Spring comes this week. Just after dark on Wednesday, Dec. 21, at exactly 6:21. How can this be? According to the Old Farmer's Almanac, spring isn't due until late March. But I don't go by the book on this matter. A soft alarm sounds in my soul at winter solstice - the longest night of the year is past. I know the Earth has tilted as far as it will, and from now on, there will be more light and longer days in my corner of the universe. Yes!
This inner celebration is older than Christmas - deeper than civilization. It's a primal response on that spiritual plane where matter and energy and light converge with mystery into life.I am not the only living thing tuned to this turning. Check the trees now - their limbs already bear translucent green buds or soft woolly bumps. Dig a bulb from the ground. Cut it open. You will find the swollen juiciness of germination there already. The push toward light and flower is under way.
The gravid wombs of mammals are in mid-production now. In the bellies of hibernating she-bears, cubs are nearing term. Spring lambs and calves and fawns are in utero, even as their mothers paw at snow, seeking food. People, too - young mothers' winter coats bulge and strain at middle buttons as the rising results of summer love begin to show.
Everywhere I walk in this dreary season, I notice the tenacity and fecundity of life. In the grass in the cracks in the sidewalk. In the patchy little independent gardens that grow untended around the tarry base of telephone poles. In the ivy hanging low over freeway walls. In the potting sheds and cold frames of gardeners, where mulch is warming, the earthworms working and the seeds fracturing with inner urgency. On indoor windowsills, where Narcissuses lift their first green tips, simultaneously lifting the spirits of those who force spring into early declaration.
This is not the dead of winter. No. This is the rebirth of spring.

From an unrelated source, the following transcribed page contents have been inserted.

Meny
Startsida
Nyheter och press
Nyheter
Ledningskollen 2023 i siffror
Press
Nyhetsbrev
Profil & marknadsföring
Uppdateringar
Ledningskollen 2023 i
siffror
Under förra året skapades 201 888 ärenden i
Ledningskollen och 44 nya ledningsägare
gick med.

This is the sharp green edge of invincible life slicing through darkness once again. Power beyond our understanding musters its marching band for the full dress parade of April. Take heart!
Nothing can stop life. At the Trinity Site in New Mexico, where once there was only fire and then molten shards of fused glass, the cactus, mesquite and grass grow again. In the mountains of Nevada, bristlecone pines stand firm through their 2,000th year. They, too, ready fresh needles now.
The fossil record is very clear: Unbelievable varieties of life have persevered here under every condition imaginable. Life has been here for 4.5 million years. With another 7.5 million years to go - until the Earth falls into the sun. And I believe that when life ceases here, it will continue elsewhere in other places in other forms. Even now, this must be so.
And I am part of this - as a fish is part of the sea, surrounded and filled.
On Wednesday, like the Earth, I, too, will tilt - away from death. I have survived whatever darkness has dished out this year and am ready and eager to come to life again. Now I, too, will reach for revival. Daily, I must get up and go to work in the construction business of building and repairing and remodeling my life.
As with the trees, I want to drop the leaves of the past, cast off the dry twigs of yesterday and become green once more. As with the trees, I shall shove my roots deeper this year. I want my imagination to flower and my work to bear fruit.
This renewal begins for me on the morning of Thursday, Dec. 22. I right myself to spin again toward larger days and shorter nights - toward a revival of spirit and a rebirth of wonder. Something ancient and deep stirs itself in me, and my face turns toward the sun.
Come on, light! Rise up, sap! Let the memory of the music return. My instrument is ready. In the midst of winter comes the urge to play once more in the invincible marching band of spring.